Camacho cambió muy mal, a los jugadores les entró el canguelo y el equipo quedó demasiado largo, a merced de la vitalidad de los verdes, que no paraban ni para ir a por una pinta de cerveza. Frente al espíritu de equipo de Irlanda, los españoles se acurrucaron, faltos de mando y liderazgo en el campo y de autoridad en el banquillo, donde el técnico le pone cara de mala leche a la victoria y de resignación a la derrota. No había por dónde coger a una selección sin pies ni brazos, sin movilidad ni desmarque, que jugaba al pie, tal que fuera un futbolín de inanimada como estaba, sometida al rival y expuesta al arbitraje en cada jugada. Más que por una interpretación de la jugada, el árbitro pitó hasta dos penaltis como castigo a la mezquindad española o, si se quiere, como premio a la constancia de los irlandeses, que tuvieron un intervencionismo desmesurado si se comparan uno a uno los jugadores de cada bando.

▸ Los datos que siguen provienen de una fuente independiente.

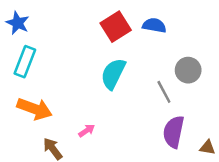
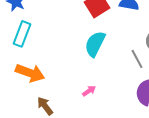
pink arrow: (87, 131) -> (89, 91), moved

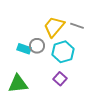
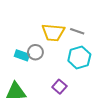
yellow trapezoid: (54, 27) -> (53, 32), turned -125
cyan hexagon: (63, 52) -> (79, 57), moved

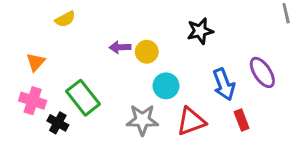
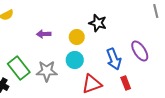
black star: (200, 31) -> (98, 23), turned 30
yellow circle: (147, 52) -> (77, 37), moved
gray star: (142, 120) -> (47, 71), moved

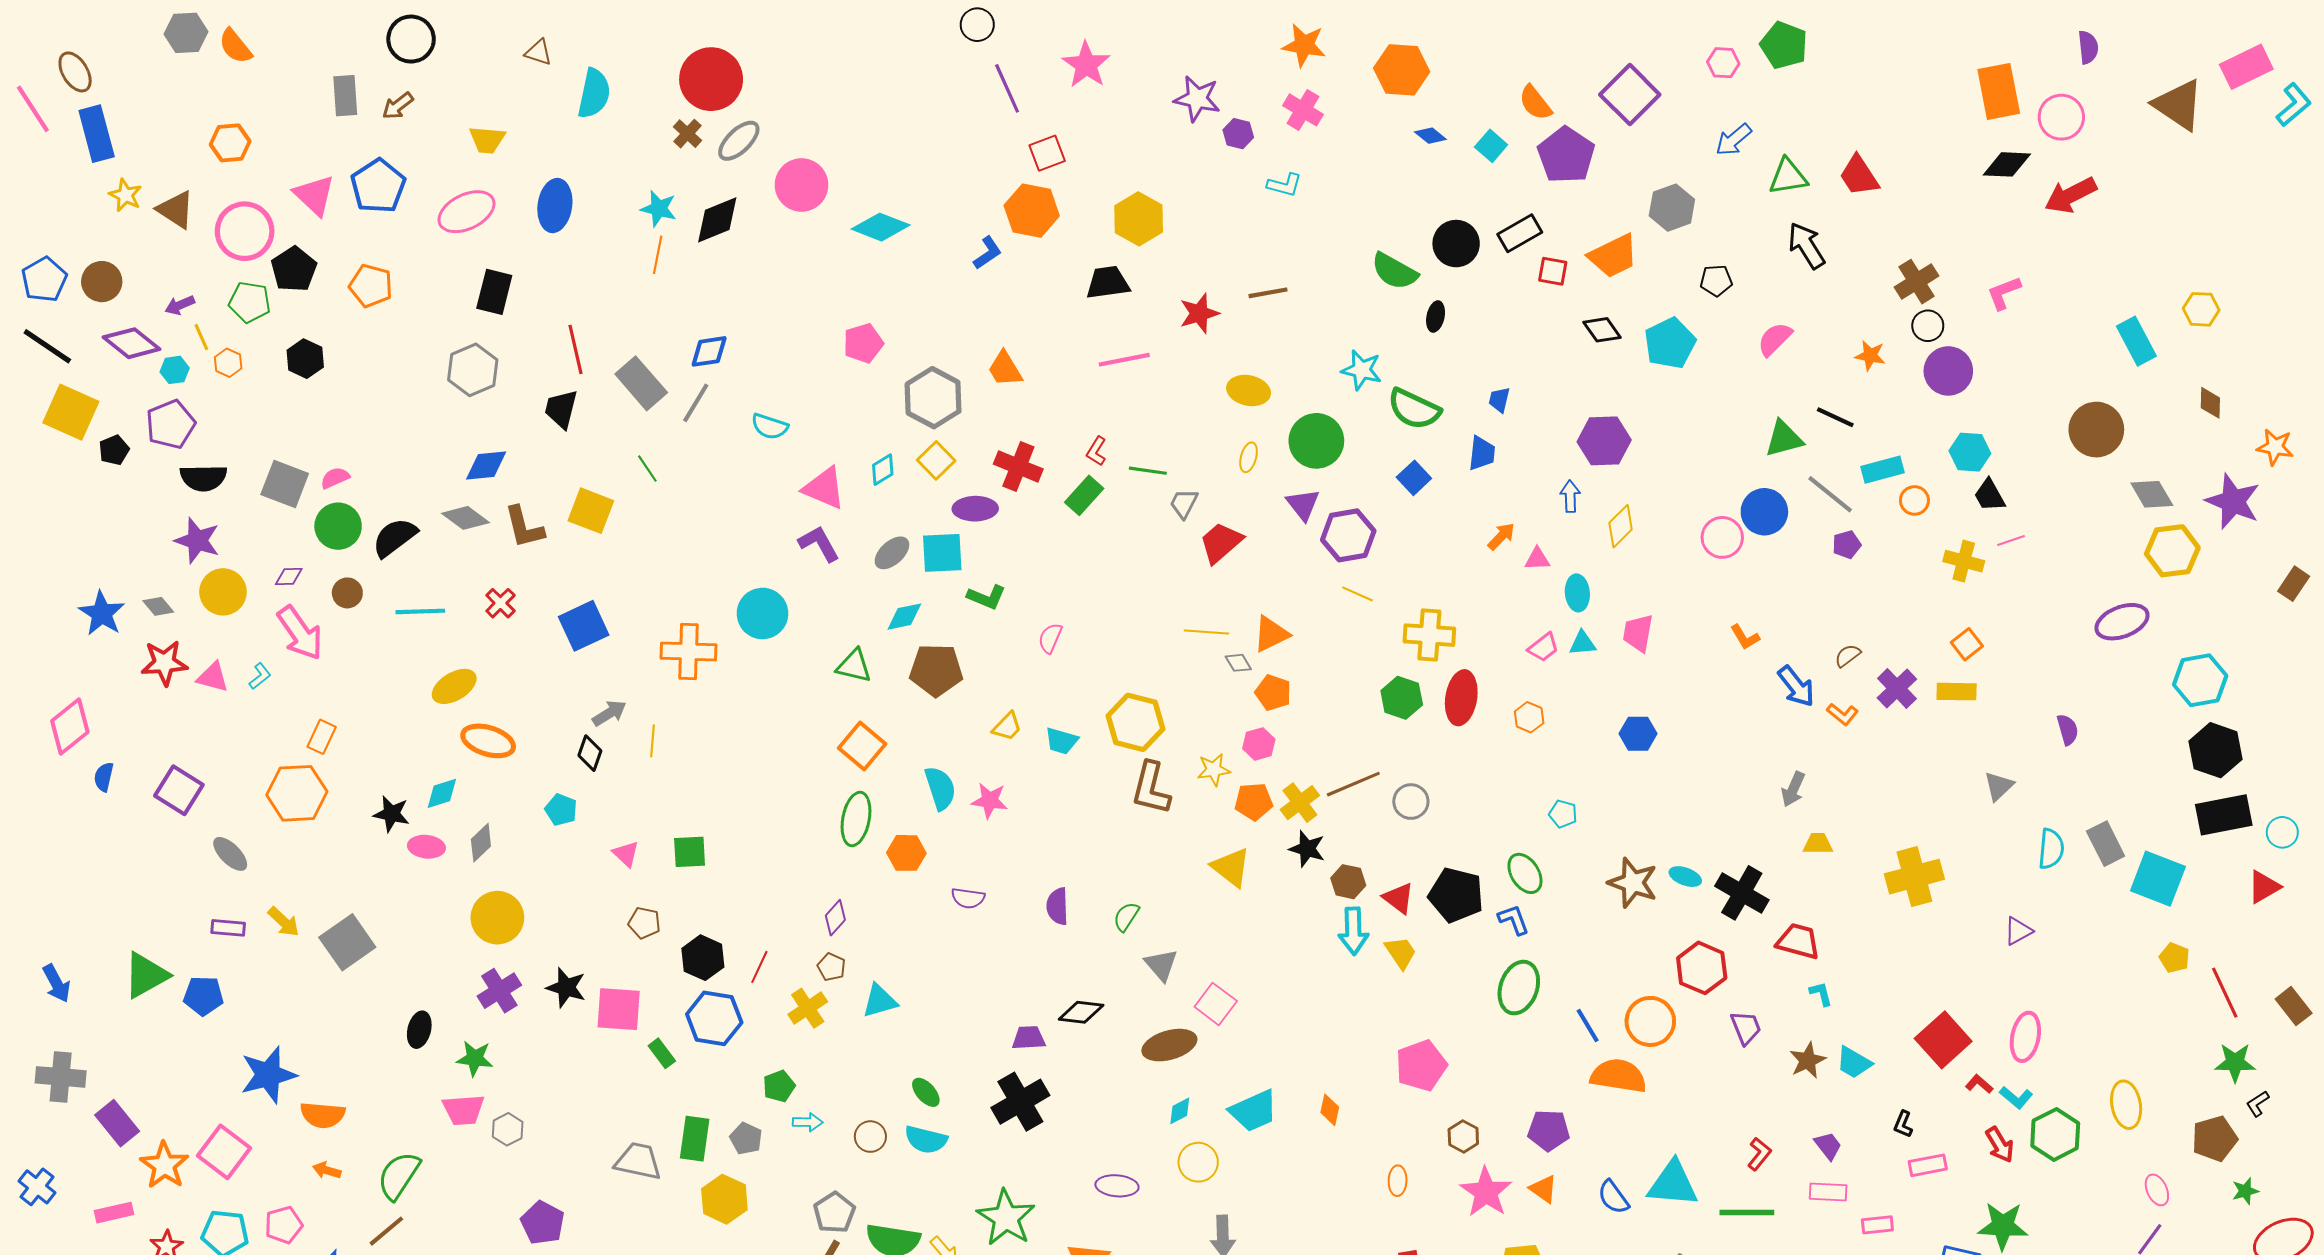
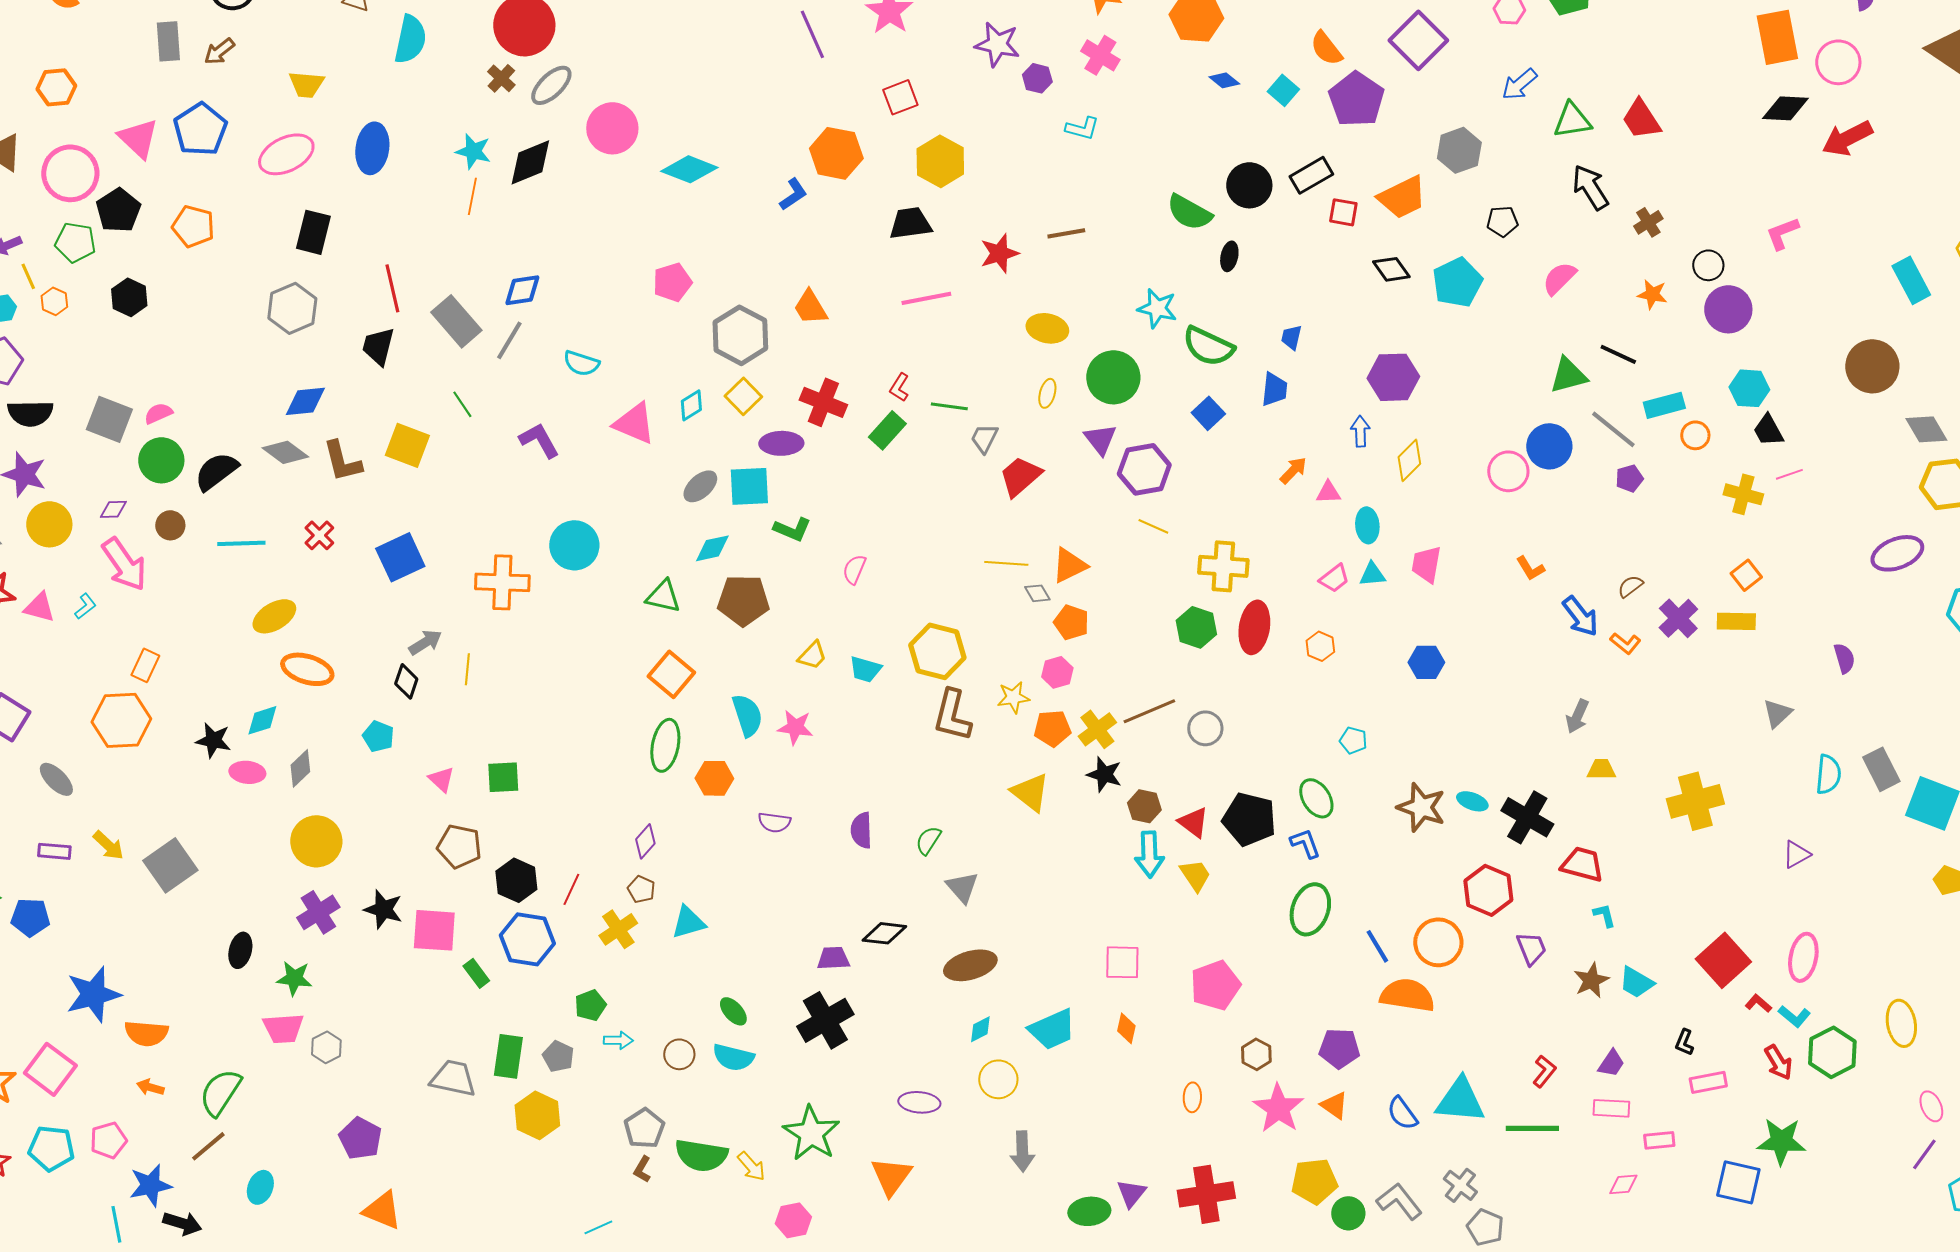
red square: (1047, 153) -> (900, 97), moved
brown cross: (1916, 282) -> (1648, 222), moved, size x0.7
purple L-shape: (819, 544) -> (539, 440), moved
brown pentagon: (644, 923) -> (459, 846), size x1.4
pink square: (1216, 1004) -> (1122, 962), moved, turned -36
purple trapezoid: (1828, 1146) -> (1611, 1063), turned 72

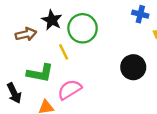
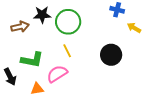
black star: (52, 20) -> (42, 15), turned -30
yellow line: (64, 52) -> (67, 51), moved

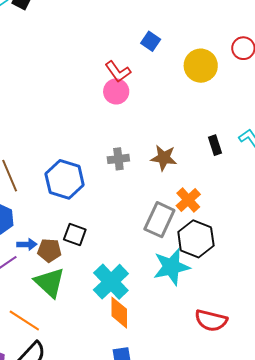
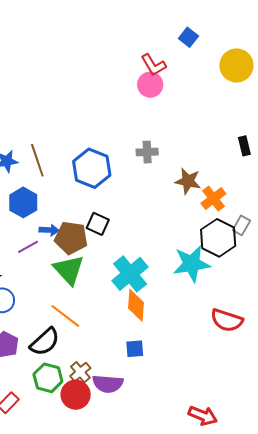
brown star: (164, 158) -> (188, 181), moved
gray rectangle: (159, 220) -> (241, 225), moved, size x0.6
brown pentagon: (49, 250) -> (71, 238), size x1.4
orange line: (24, 320) -> (65, 316), moved

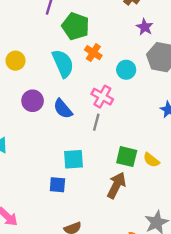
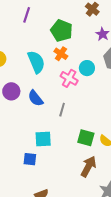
green pentagon: (76, 26) -> (62, 31), moved
pink cross: (102, 97) -> (69, 78), moved
brown arrow: (116, 185) -> (88, 167), moved

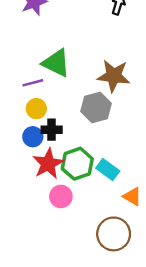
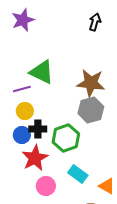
gray hexagon: (96, 107) -> (91, 110), moved
green hexagon: (77, 164) -> (66, 138), moved
cyan rectangle: (108, 170) -> (78, 174), moved

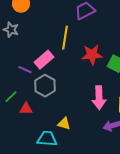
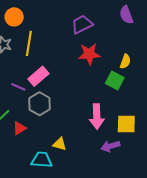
yellow line: (65, 38) -> (29, 43), moved
red star: (92, 55) -> (89, 54), moved
red triangle: (26, 109) -> (19, 128), turned -32

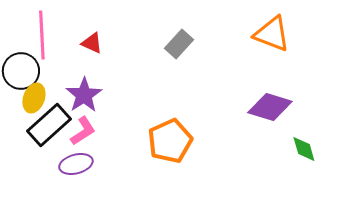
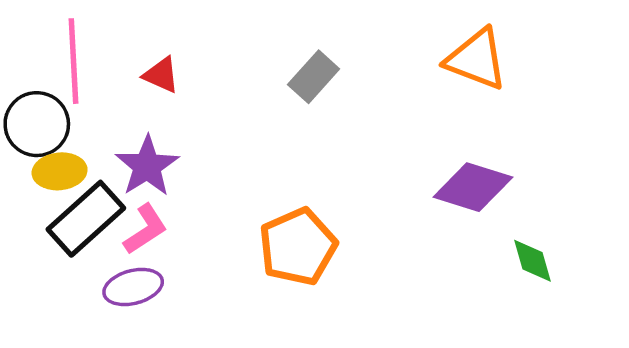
yellow ellipse: (34, 98) -> (60, 171), turned 64

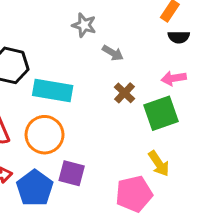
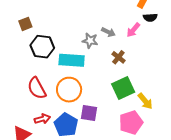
gray star: (84, 25) -> (90, 41), moved
pink arrow: (174, 78) -> (133, 30), moved, turned -35
green square: (161, 113) -> (123, 88), moved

En competiciones como el Mundial, sin embargo, se impone el que tiene al futbolista preciso en cada jugada. La selección no ha protagonizado grandes partidos, pero sí grandes momentos, y entre ellos ninguno como el que ayer tuvo Casillas, titular por el narcisismo de Cañizares. El equipo se batió con épica hasta la agonía para llegar a la ruleta de los penaltis sabiendo que si la alcanzaba, la ganaría. De la misma manera que le falta gobernar el área, el portero madridista es el mejor bajo los palos.
Pocos jugadores como Casillas representan mejor a la nueva generación, a las que más que jugar les importa ganar, y a eso se agarra la selección en sus aspiraciones. El equipo se levantó justo donde acostumbraba a morir: en el punto de penalti. ¿Potra? ¿Carácter? Sea lo que fuere, es lo nunca visto, así que desde la irracionalidad de este Mundial vale cualquier apuesta.